Major U.S. indexes were mixed on Wednesday as gains by banks and other financial companies balanced out losses elsewhere in the market. Bond yields surged to their highest level in four months, driving demand for bank stocks and triggering a sell-off in utilities and real estate companies. The S&P 500 index gained 0.1 percent to 2,907.95. The Dow Jones Industrial Average added 0.6 percent to 26,405.76. The Nasdaq composite fell 0.1 percent to 7,950.04. The Russell 2000 index of smaller-company stocks dropped 0.5 percent to 1,702.93.

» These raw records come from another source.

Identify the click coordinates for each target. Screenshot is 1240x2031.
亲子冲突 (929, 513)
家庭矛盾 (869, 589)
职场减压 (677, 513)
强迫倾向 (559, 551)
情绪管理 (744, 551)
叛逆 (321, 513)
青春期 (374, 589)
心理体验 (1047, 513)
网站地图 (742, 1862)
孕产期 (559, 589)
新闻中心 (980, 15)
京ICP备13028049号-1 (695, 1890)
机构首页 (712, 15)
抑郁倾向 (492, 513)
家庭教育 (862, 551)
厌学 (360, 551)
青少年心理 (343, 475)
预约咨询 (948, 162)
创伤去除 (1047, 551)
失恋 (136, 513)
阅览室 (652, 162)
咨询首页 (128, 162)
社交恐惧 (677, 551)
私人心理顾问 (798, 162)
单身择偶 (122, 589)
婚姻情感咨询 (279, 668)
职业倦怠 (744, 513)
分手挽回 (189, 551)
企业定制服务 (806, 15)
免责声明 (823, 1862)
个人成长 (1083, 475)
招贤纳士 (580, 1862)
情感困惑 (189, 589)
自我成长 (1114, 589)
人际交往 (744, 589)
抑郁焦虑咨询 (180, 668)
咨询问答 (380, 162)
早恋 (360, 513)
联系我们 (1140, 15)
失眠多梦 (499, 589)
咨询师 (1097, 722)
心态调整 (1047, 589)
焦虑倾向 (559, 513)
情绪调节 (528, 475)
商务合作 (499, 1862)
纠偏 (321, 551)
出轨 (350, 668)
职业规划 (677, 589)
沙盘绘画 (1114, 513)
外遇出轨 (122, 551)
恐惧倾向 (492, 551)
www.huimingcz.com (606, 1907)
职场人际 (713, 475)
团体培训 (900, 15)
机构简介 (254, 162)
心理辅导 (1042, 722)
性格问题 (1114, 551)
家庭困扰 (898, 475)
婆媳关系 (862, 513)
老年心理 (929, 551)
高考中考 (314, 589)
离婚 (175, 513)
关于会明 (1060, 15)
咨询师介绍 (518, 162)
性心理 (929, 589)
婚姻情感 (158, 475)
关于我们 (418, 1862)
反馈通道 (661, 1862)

Starting Monday, the U.S. will place a 10 percent tariff on $200 billion more in Chinese goods. The tariffs will rise to 25 percent on Jan 1. Beijing has said it would take “counter measures,” which includes hitting $60 billion worth of U.S. imports, including coffee, honey and industrial chemicals, with retaliatory taxes. There was no word on whether China would back out of trade talks it said it was invited to by the U.S., but a Chinese Commerce Ministry statement said the U.S. increase “brings new uncertainty to the consultations.” The Trump administration has said it remains open to negotiations with China.

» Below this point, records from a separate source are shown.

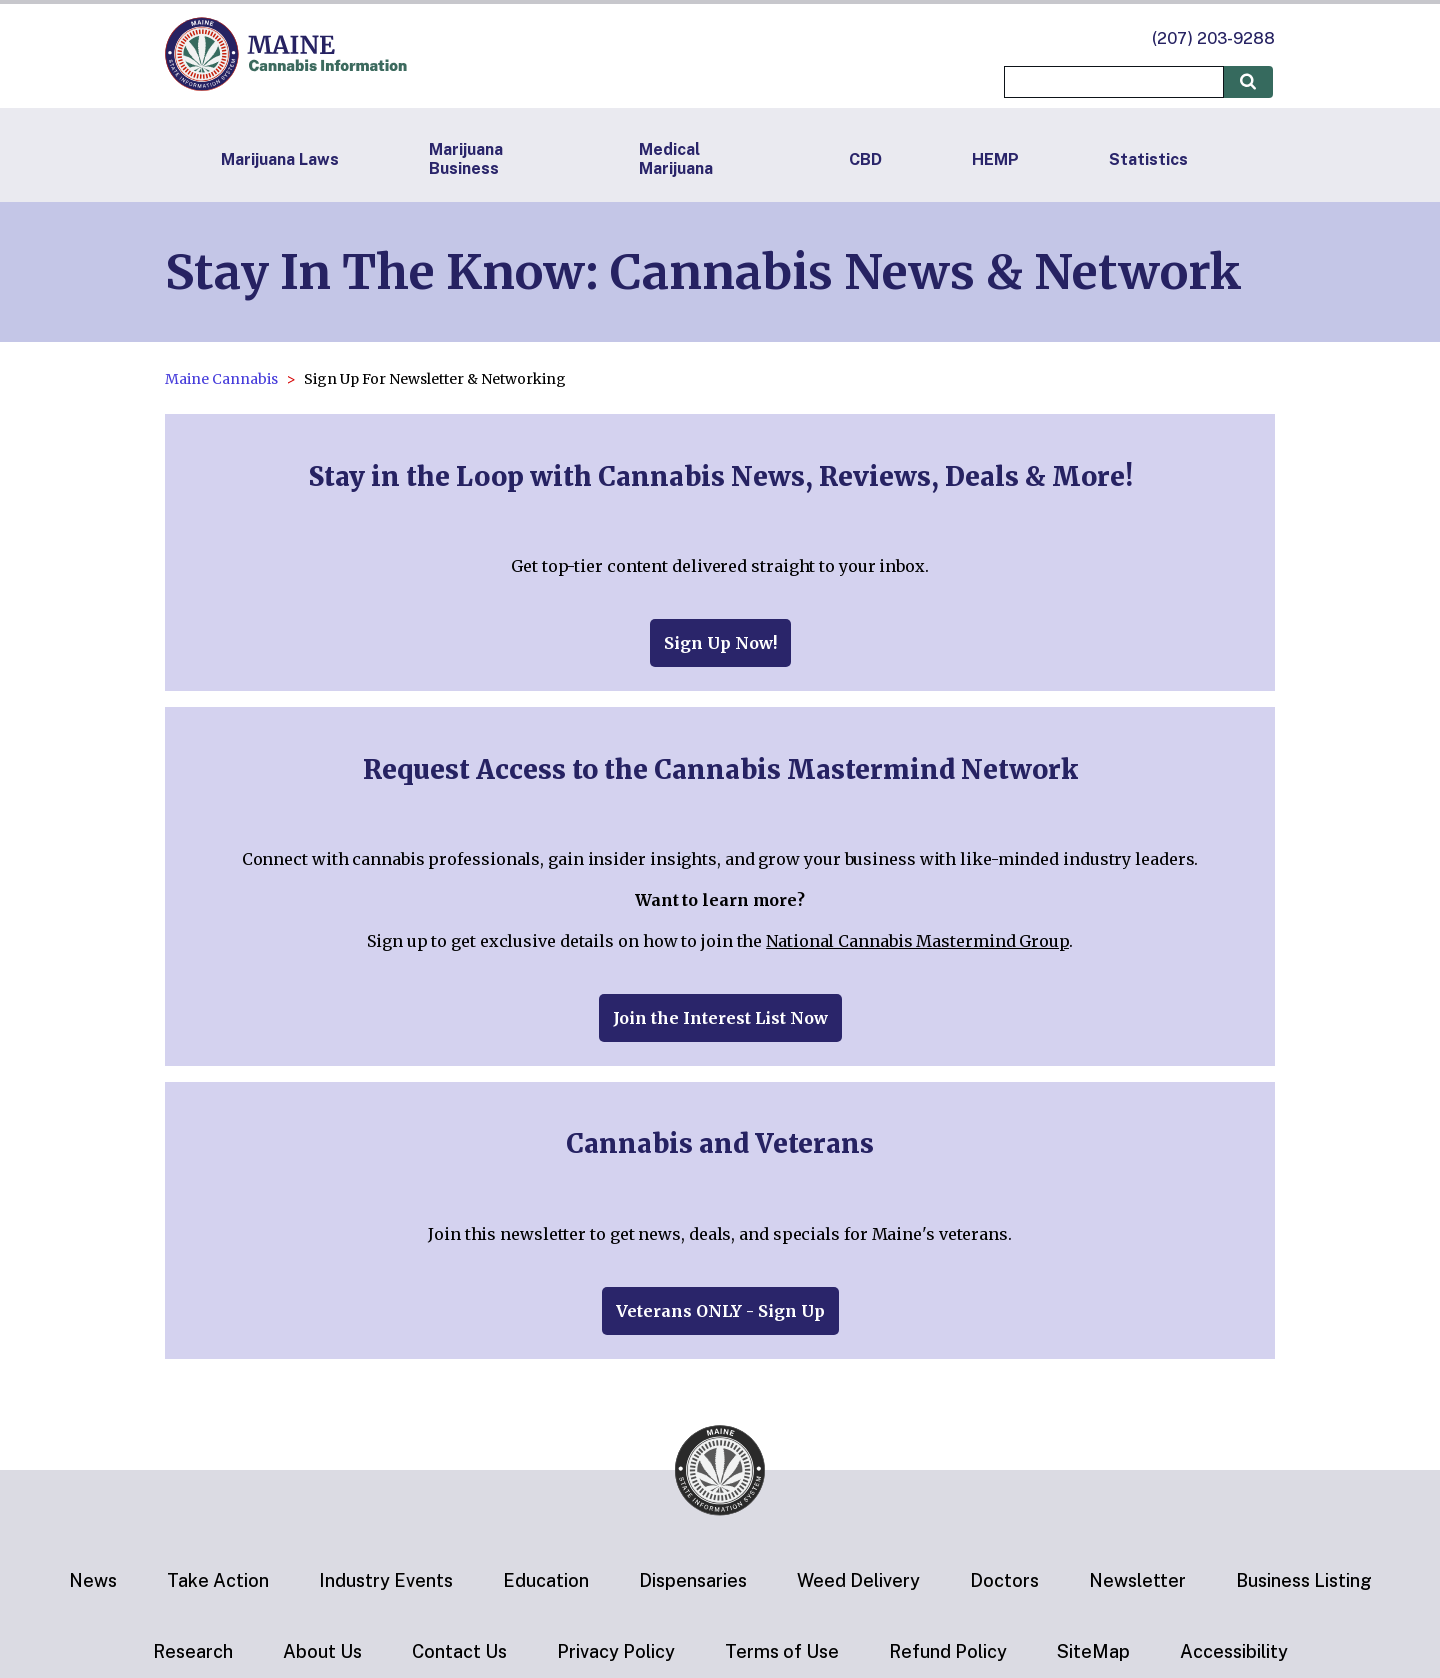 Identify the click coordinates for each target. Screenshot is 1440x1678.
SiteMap (1093, 1651)
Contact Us (459, 1651)
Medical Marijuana (676, 159)
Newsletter (1137, 1580)
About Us (322, 1651)
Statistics (1148, 159)
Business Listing (1304, 1580)
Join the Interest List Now (720, 1018)
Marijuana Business (466, 159)
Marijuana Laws (280, 159)
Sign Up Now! (720, 643)
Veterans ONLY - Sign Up (720, 1311)
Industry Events (386, 1580)
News (93, 1580)
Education (546, 1580)
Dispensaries (693, 1580)
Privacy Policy (616, 1651)
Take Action (218, 1580)
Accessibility (1234, 1651)
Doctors (1004, 1580)
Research (193, 1651)
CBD (865, 159)
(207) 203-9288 (1213, 38)
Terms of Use (782, 1651)
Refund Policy (948, 1651)
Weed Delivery (858, 1580)
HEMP (995, 159)
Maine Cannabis (221, 379) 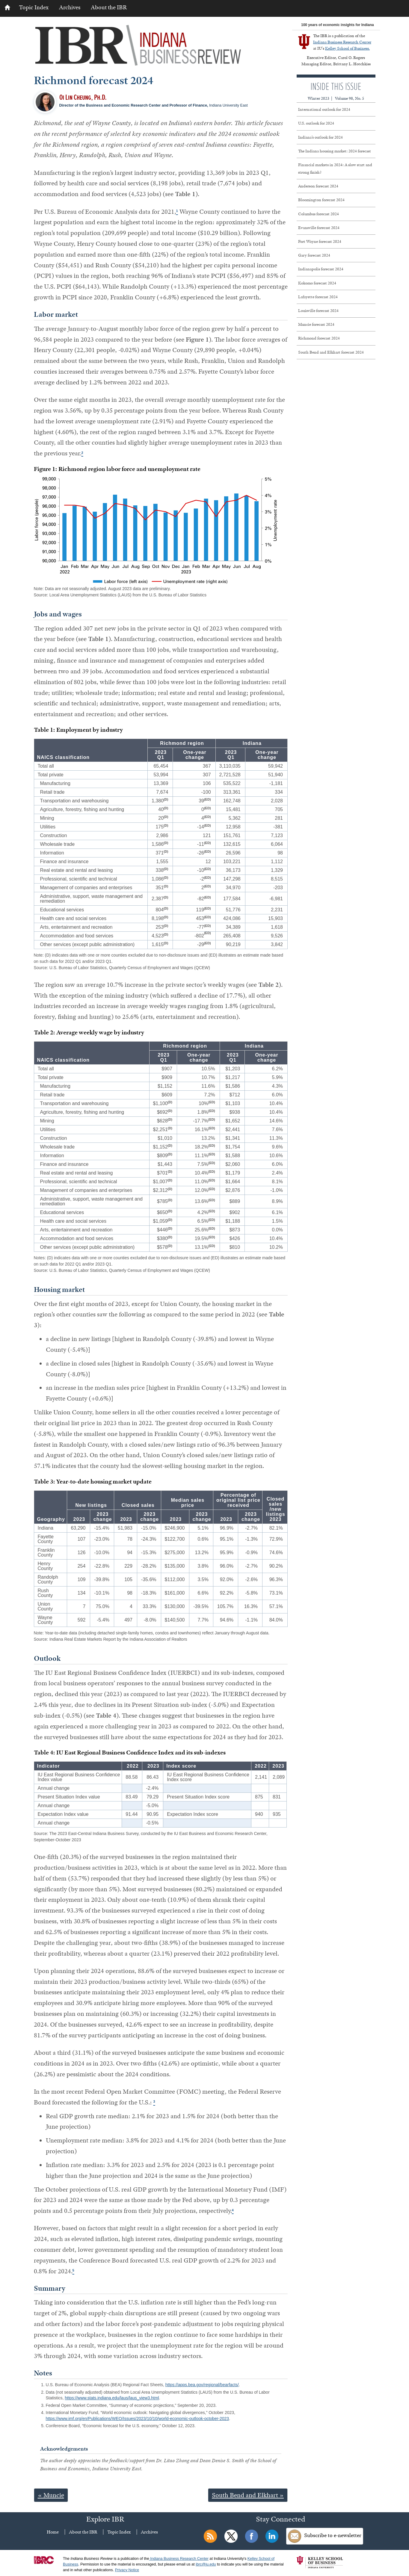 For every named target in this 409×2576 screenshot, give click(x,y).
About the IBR (109, 7)
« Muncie (51, 2495)
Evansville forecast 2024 (318, 227)
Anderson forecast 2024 (318, 186)
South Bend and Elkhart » (248, 2495)
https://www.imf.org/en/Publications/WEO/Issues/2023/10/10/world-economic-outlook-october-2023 (137, 2418)
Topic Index (34, 7)
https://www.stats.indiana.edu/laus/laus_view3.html (112, 2397)
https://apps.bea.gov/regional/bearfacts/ (202, 2384)
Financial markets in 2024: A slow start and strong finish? (335, 168)
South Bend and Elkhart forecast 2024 (331, 352)
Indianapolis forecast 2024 (320, 269)
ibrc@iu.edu (206, 2564)
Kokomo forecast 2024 (317, 283)
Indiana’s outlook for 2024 (320, 137)
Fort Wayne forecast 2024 (319, 241)
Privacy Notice (127, 2570)
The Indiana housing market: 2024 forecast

“Indeed, U.S investor and traders, in general, are showing little sensitivity to U.S tariff implementations, at least at current levels anyway,” Stephen Innes of OANDA said in a commentary. “So, with investors in evaluation mode and with both the U.S and China likely to resume negotiations, expectations are still there for a resolution before President Trump deems it necessary to double down on tariffs,” he added.
Oil prices rose on news that U.S. crude inventories fell last week and are now running at about 3 percent lower than the five-year average for this time of the year. Benchmark U.S. crude gained 51 cents to $71.28 a barrel in electronic trading on the New York Mercantile Exchange. The contract settled at $70.77 a barrel on Wednesday. Brent crude, used to price international oils, added 38 cents to $79.78 a barrel. It added 0.5 percent to $79.40 a barrel in London.
The dollar eased to 112.20 yen from 112.29 yen. The euro strengthened to $1.1689 from $1.1674.